## Exercise brief
Using the listing below, set down each line from the line containing "Envoyer un message" through the line containing "Нет (310, 2551)", both ends included, exactly and with nothing added.

--- Data to process Enclosed Below ---

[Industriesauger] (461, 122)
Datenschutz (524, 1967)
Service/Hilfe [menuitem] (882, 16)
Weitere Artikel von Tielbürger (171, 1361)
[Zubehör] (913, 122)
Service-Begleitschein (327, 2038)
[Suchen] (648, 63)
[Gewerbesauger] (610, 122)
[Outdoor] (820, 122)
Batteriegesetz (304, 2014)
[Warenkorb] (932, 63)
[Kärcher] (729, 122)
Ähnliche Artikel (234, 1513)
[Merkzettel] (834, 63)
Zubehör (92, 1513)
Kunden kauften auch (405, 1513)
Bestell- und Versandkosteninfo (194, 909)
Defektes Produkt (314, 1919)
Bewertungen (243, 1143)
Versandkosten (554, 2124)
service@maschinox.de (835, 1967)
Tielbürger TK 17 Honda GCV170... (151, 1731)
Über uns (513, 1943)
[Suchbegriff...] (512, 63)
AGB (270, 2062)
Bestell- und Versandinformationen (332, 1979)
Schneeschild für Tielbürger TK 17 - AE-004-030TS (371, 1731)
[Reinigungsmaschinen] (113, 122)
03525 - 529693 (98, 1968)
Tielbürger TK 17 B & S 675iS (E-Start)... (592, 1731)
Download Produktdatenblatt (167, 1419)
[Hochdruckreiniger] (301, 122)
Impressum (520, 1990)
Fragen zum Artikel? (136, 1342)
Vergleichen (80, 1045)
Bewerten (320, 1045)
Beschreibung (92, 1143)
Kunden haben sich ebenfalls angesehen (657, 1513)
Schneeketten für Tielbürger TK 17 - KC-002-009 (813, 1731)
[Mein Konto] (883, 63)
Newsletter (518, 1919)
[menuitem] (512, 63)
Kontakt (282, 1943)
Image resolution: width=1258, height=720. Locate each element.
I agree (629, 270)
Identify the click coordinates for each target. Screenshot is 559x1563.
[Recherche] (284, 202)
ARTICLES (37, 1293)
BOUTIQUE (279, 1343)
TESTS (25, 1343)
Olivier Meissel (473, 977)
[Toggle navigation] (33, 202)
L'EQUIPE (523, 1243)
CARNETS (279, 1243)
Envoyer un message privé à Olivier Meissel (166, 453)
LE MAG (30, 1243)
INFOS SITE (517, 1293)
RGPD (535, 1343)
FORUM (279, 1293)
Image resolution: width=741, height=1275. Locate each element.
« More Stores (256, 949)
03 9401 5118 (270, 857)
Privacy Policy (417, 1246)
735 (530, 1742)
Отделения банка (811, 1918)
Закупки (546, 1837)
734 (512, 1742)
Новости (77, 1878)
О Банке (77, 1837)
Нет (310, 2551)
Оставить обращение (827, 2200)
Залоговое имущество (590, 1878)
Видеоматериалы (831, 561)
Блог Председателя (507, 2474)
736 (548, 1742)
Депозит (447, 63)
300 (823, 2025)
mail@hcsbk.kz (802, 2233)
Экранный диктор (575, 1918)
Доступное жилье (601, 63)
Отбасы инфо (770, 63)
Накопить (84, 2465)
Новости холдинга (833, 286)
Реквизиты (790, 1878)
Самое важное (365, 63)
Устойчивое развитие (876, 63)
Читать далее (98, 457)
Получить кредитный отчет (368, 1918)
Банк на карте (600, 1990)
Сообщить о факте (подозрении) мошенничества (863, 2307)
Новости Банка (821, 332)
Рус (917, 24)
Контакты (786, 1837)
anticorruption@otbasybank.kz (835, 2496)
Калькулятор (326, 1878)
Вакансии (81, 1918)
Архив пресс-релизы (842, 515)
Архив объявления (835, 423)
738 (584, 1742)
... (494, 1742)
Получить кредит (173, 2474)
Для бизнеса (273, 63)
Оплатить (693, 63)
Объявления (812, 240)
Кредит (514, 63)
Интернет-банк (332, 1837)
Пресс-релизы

--- End of Enclosed Data to process ---

## Solution to this exercise
Envoyer un message privé à Olivier Meissel (166, 453)
LE MAG (30, 1243)
INFOS SITE (517, 1293)
RGPD (535, 1343)
FORUM (279, 1293)
Image resolution: width=741, height=1275. Locate each element.
« More Stores (256, 949)
03 9401 5118 (270, 857)
Privacy Policy (417, 1246)
735 (530, 1742)
Отделения банка (811, 1918)
Закупки (546, 1837)
734 (512, 1742)
Новости (77, 1878)
О Банке (77, 1837)
Нет (310, 2551)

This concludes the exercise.